### Source material

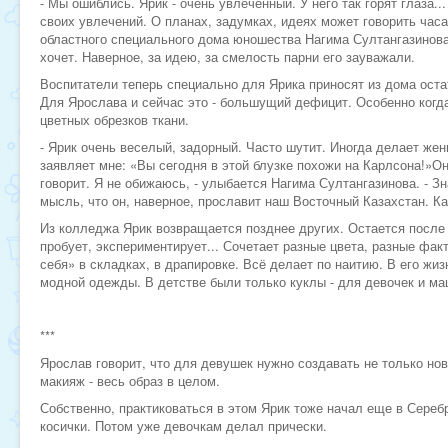
- Мы ошиблись. Ярик - очень увлеченный. У него так горят глаза..
своих увлечений. О планах, задумках, идеях может говорить часа
областного специального дома юношества Нагима Султангазинова.
хочет. Наверное, за идею, за смелость парни его зауважали.
Воспитатели теперь специально для Ярика приносят из дома остат
Для Ярослава и сейчас это - большущий дефицит. Особенно когд
цветных обрезков ткани.
- Ярик очень веселый, задорный. Часто шутит. Иногда делает же
заявляет мне: «Вы сегодня в этой блузке похожи на Карлсона!»Он
говорит. Я не обижаюсь, - улыбается Нагима Султангазинова. - З
мысль, что он, наверное, прославит наш Восточный Казахстан. Ка
Из колледжа Ярик возвращается позднее других. Остается после 
пробует, экспериментирует... Сочетает разные цвета, разные факт
себя» в складках, в драпировке. Всё делает по наитию. В его жи
модной одежды. В детстве были только куклы - для девочек и ма
***
Ярослав говорит, что для девушек нужно создавать не только но
макияж - весь образ в целом.
Собственно, практиковаться в этом Ярик тоже начал еще в Сереб
косички. Потом уже девочкам делал прически.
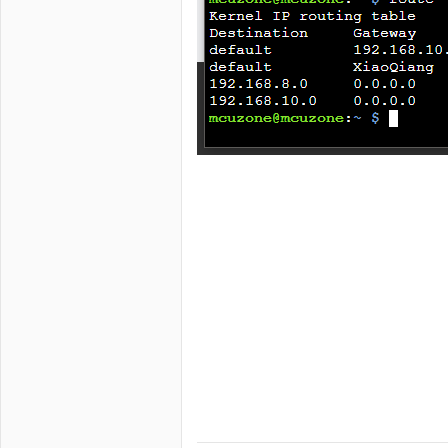
loginct重启l enabl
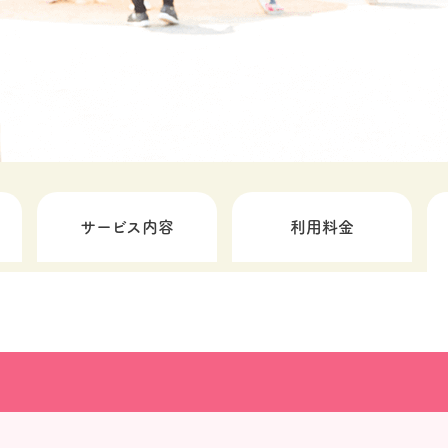
サービス内容
利用料金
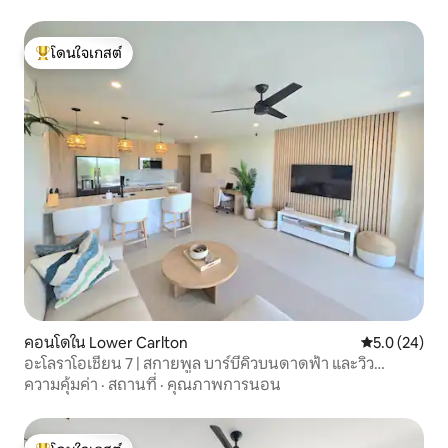
โดนใจเกสต์
โดนใจเกสต์ที่สุด
คอนโดใน Lower Carlton
คะแนนเฉลี่ย 5
5.0 (24)
อะโลราโอเชียน 7 | สกายพูล บาร์บีคิวบนดาดฟ้า และวิว
มหาสมุทร
ความคุ้มค่า
·
สถานที่
·
คุณภาพการนอน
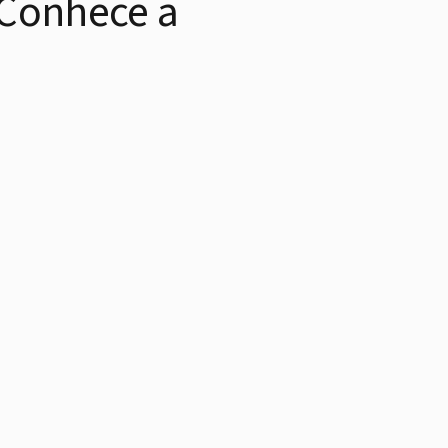
 Conhece a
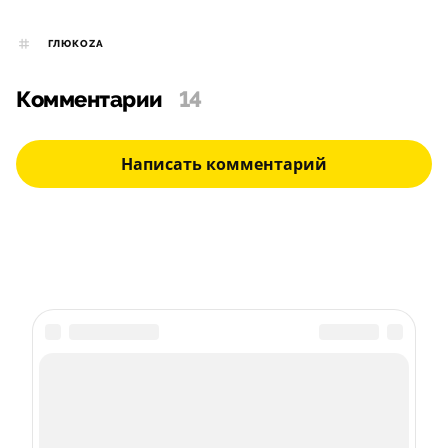
ГЛЮКОZА
Комментарии
14
Написать комментарий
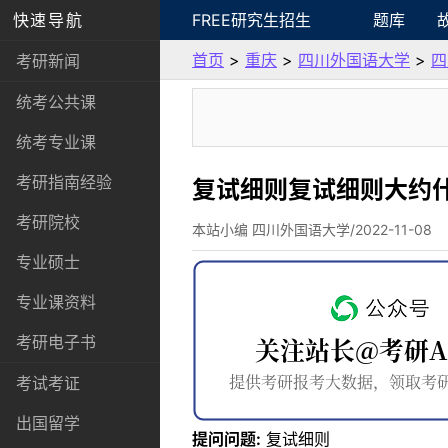
快速导航
FREE研究生招生
题库
首页
>
重庆
>
四川外国语大学
>
四
考研新闻
统考公共课
统考专业课
考研指南经验
复试细则复试细则大约
考研院校
本站小编 四川外国语大学/2022-11-08
专业硕士
专业课资料
考研电子书
考试考证
出国留学
提问问题:
复试细则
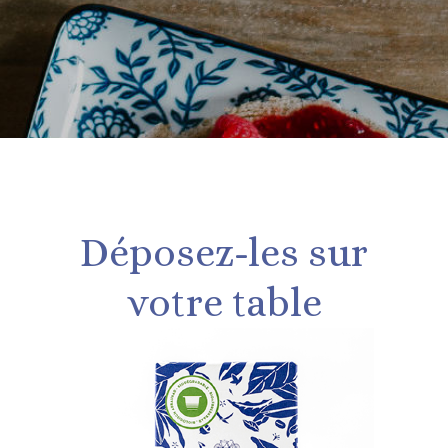
Déposez-les sur
votre table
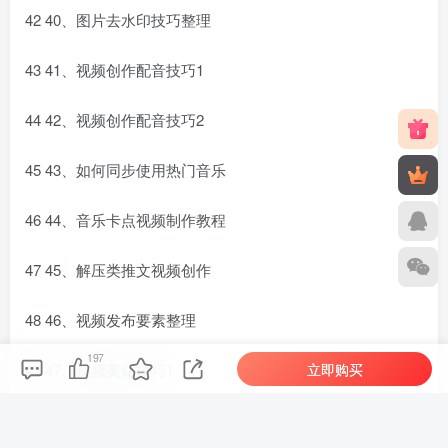
42 40、图片去水印技巧整理
43 41、视频创作配音技巧1
44 42、视频创作配音技巧2
45 43、如何同步使用热门音乐
46 44、音乐卡点视频制作教程
47 45、解压类推文视频创作
48 46、视频发布要素整理
197
立即购买
49 47、视频美化技巧1
50 48、视频美化技巧2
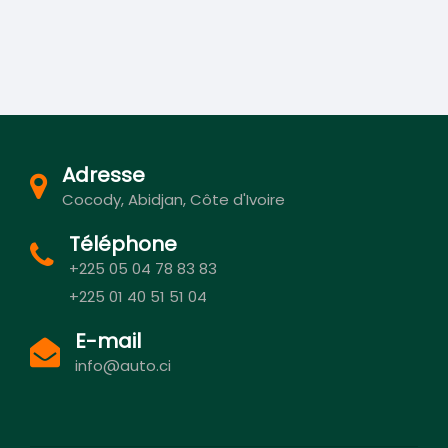
Adresse
Cocody, Abidjan, Côte d'Ivoire
Téléphone
+225 05 04 78 83 83
+225 01 40 51 51 04
E-mail
info@auto.ci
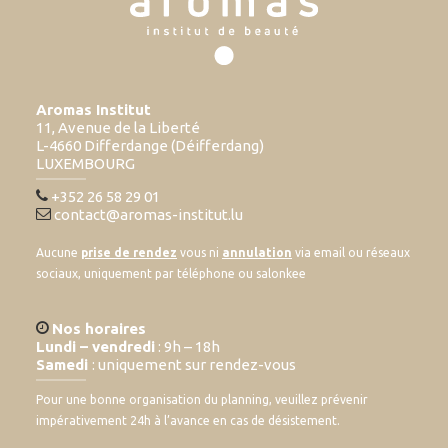
Aromas Institut
11, Avenue de la Liberté
L-4660 Differdange (Déifferdang)
LUXEMBOURG
+352 26 58 29 01
contact@aromas-institut.lu
Aucune
prise de rendez
vous ni
annulation
via email ou réseaux
sociaux, uniquement par téléphone ou salonkee
Nos horaires
Lundi – vendredi
: 9h – 18h
Samedi
: uniquement sur rendez-vous
Pour une bonne organisation du planning, veuillez prévenir
impérativement 24h à l’avance en cas de désistement.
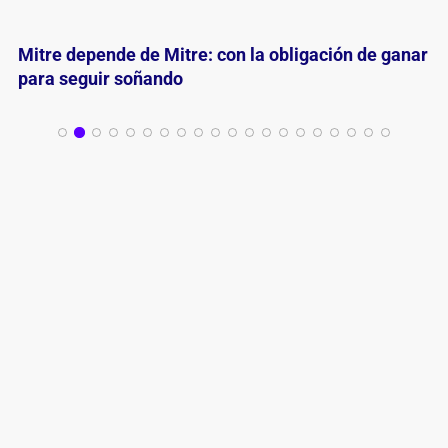
River golpeó primero y quedó a un triunfo del
ascenso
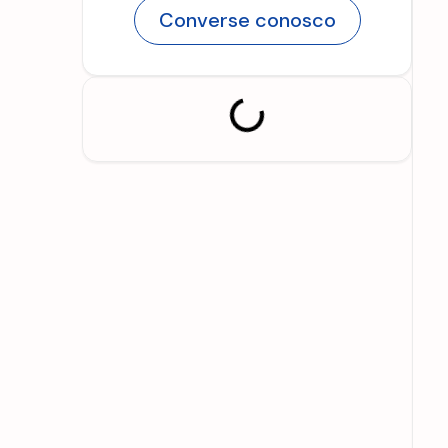
Converse conosco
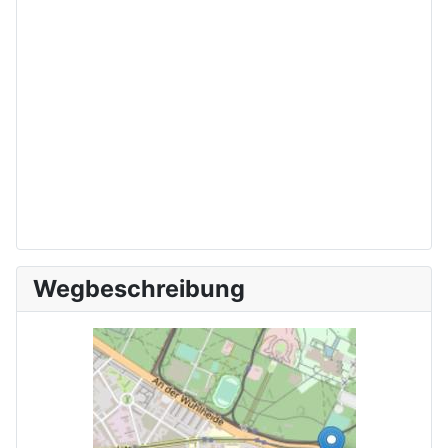
Wegbeschreibung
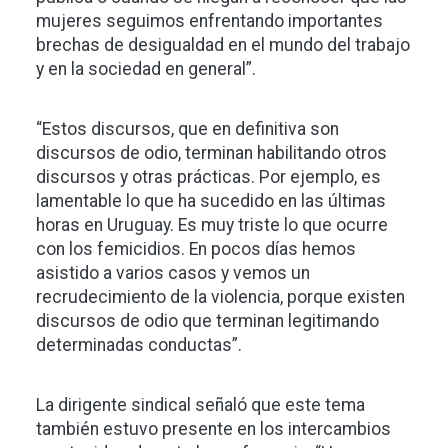
mujeres seguimos enfrentando importantes
brechas de desigualdad en el mundo del trabajo
y en la sociedad en general”.
“Estos discursos, que en definitiva son
discursos de odio, terminan habilitando otros
discursos y otras prácticas. Por ejemplo, es
lamentable lo que ha sucedido en las últimas
horas en Uruguay. Es muy triste lo que ocurre
con los femicidios. En pocos días hemos
asistido a varios casos y vemos un
recrudecimiento de la violencia, porque existen
discursos de odio que terminan legitimando
determinadas conductas”.
La dirigente sindical señaló que este tema
también estuvo presente en los intercambios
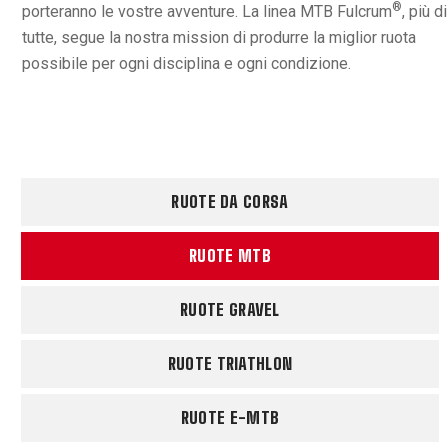
®
porteranno le vostre avventure. La linea MTB Fulcrum
, più di
tutte, segue la nostra mission di produrre la miglior ruota
possibile per ogni disciplina e ogni condizione.
RUOTE DA CORSA
RUOTE MTB
RUOTE GRAVEL
RUOTE TRIATHLON
RUOTE E-MTB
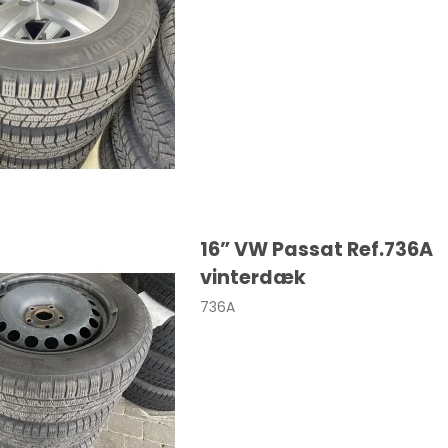
a
108
Macan
a
208
Taycan
308
sland
508
nia
2008
dland X
3008
16” VW Passat Ref.736A
vinterdæk
ka
5008
736A
306
a
107
ro / Vivaro-e
206
o-e Life
Expert
va
Traveller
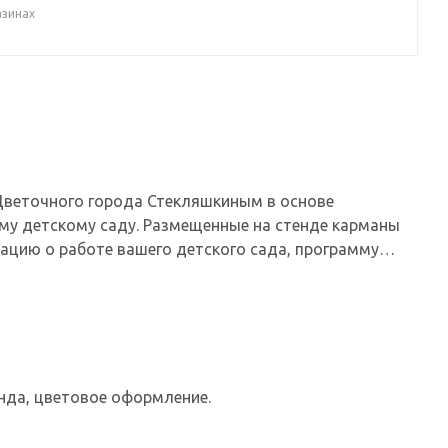
азинах
Цветочного города Стекляшкиным в основе
ему детскому саду. Размещенные на стенде карманы
цию о работе вашего детского сада, программу
нда, цветовое оформление.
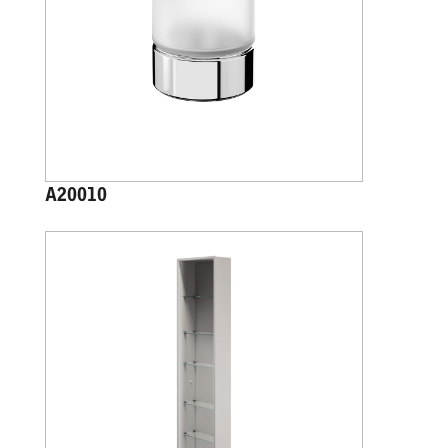
A20010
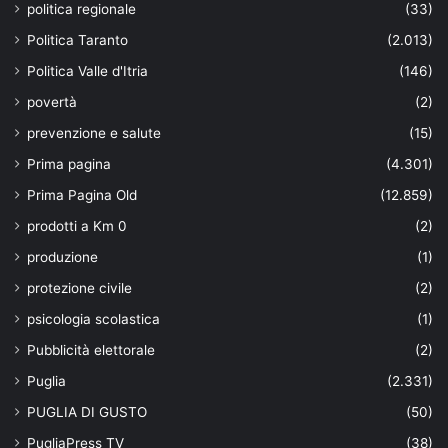
politica regionale
(33)
Politica Taranto
(2.013)
Politica Valle d'Itria
(146)
povertà
(2)
prevenzione e salute
(15)
Prima pagina
(4.301)
Prima Pagina Old
(12.859)
prodotti a Km 0
(2)
produzione
(1)
protezione civile
(2)
psicologia scolastica
(1)
Pubblicità elettorale
(2)
Puglia
(2.331)
PUGLIA DI GUSTO
(50)
PugliaPress TV
(38)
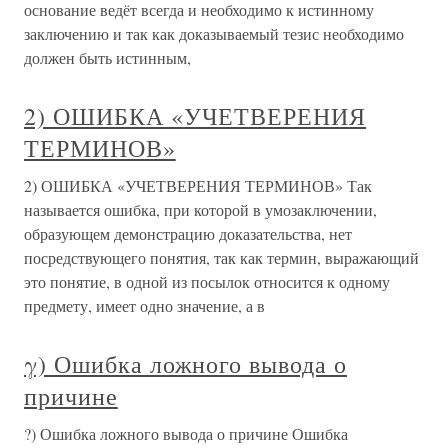
основание ведёт всегда и необходимо к истинному
заключению и так как доказываемый тезис необходимо
должен быть истинным,
2) ОШИБКА «УЧЕТВЕРЕНИЯ
ТЕРМИНОВ»
2) ОШИБКА «УЧЕТВЕРЕНИЯ ТЕРМИНОВ» Так
называется ошибка, при которой в умозаключении,
образующем демонстрацию доказательства, нет
посредствующего понятия, так как термин, выражающий
это понятие, в одной из посылок относится к одному
предмету, имеет одно значение, а в
γ) Ошибка ложного вывода о
причине
?) Ошибка ложного вывода о причине Ошибка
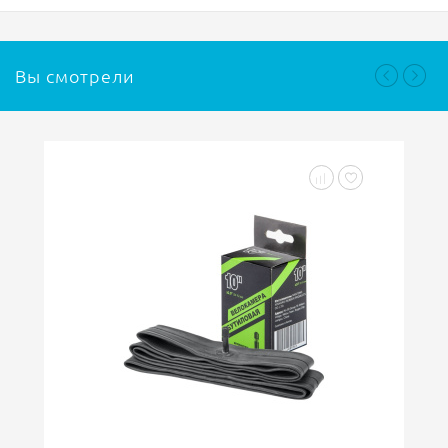
Вы смотрели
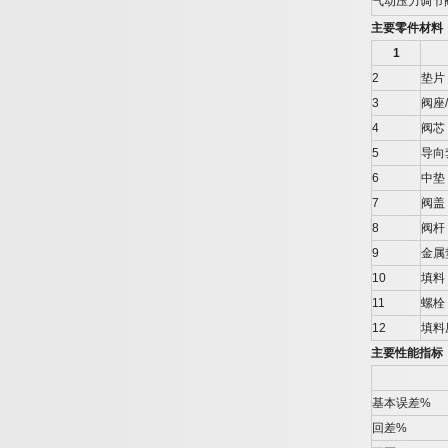
气动压力调节
主要零件材料
1
2
垫片
3
阀座
/
4
阀芯
5
导向
6
中垫
7
阀盖
8
阀杆
9
金属
10
填料
11
螺栓
12
填料
主要性能指标
基本误差
%
回差
%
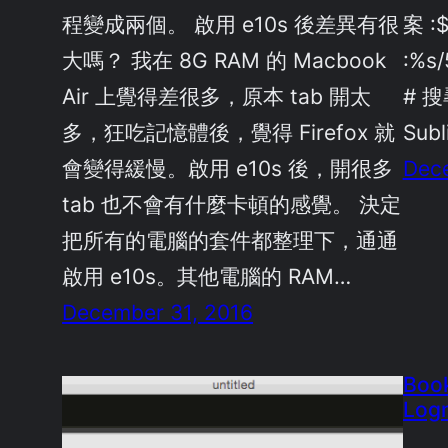
程變成兩個。 啟用 e10s 後差異有很
案 :
大嗎？ 我在 8G RAM 的 Macbook
:%s
Air 上覺得差很多，原本 tab 開太
# 
多，狂吃記憶體後，覺得 Firefox 就
Sub
會變得緩慢。啟用 e10s 後，開很多
Dec
tab 也不會有什麼卡頓的感覺。 決定
把所有的電腦的套件都整理下，通通
啟用 e10s。其他電腦的 RAM…
December 31, 2016
Book
Log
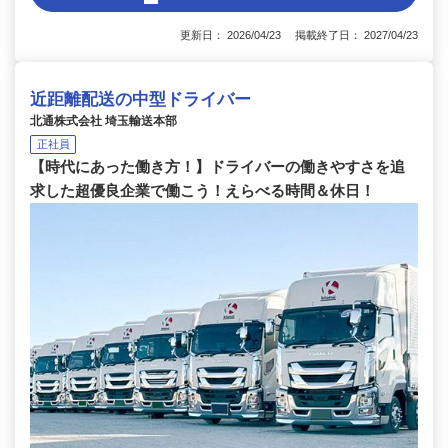
更新日： 2026/04/23 掲載終了日： 2027/04/23
近距離配送の中型ドライバー
北通株式会社 埼玉輸送本部
正社員
【時代にあった働き方！】ドライバーの働きやすさを追
求した超優良企業で働こう！えらべる時間＆休日！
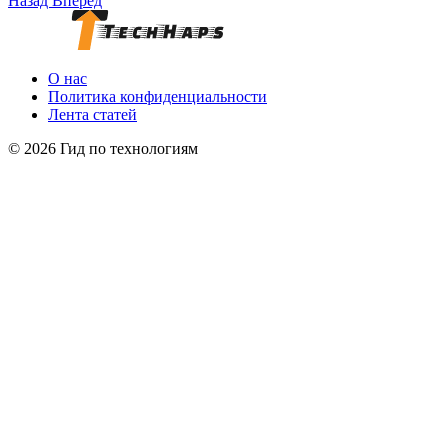
Назад
Вперёд
О нас
Политика конфиденциальности
Лента статей
© 2026 Гид по технологиям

######

§ **Directions for this task**
Report each line above that includes the string "ТЕРМИНОВ".

§ **Answer space**
ТЕРМИНОВ»
2) ОШИБКА «УЧЕТВЕРЕНИЯ ТЕРМИНОВ» Так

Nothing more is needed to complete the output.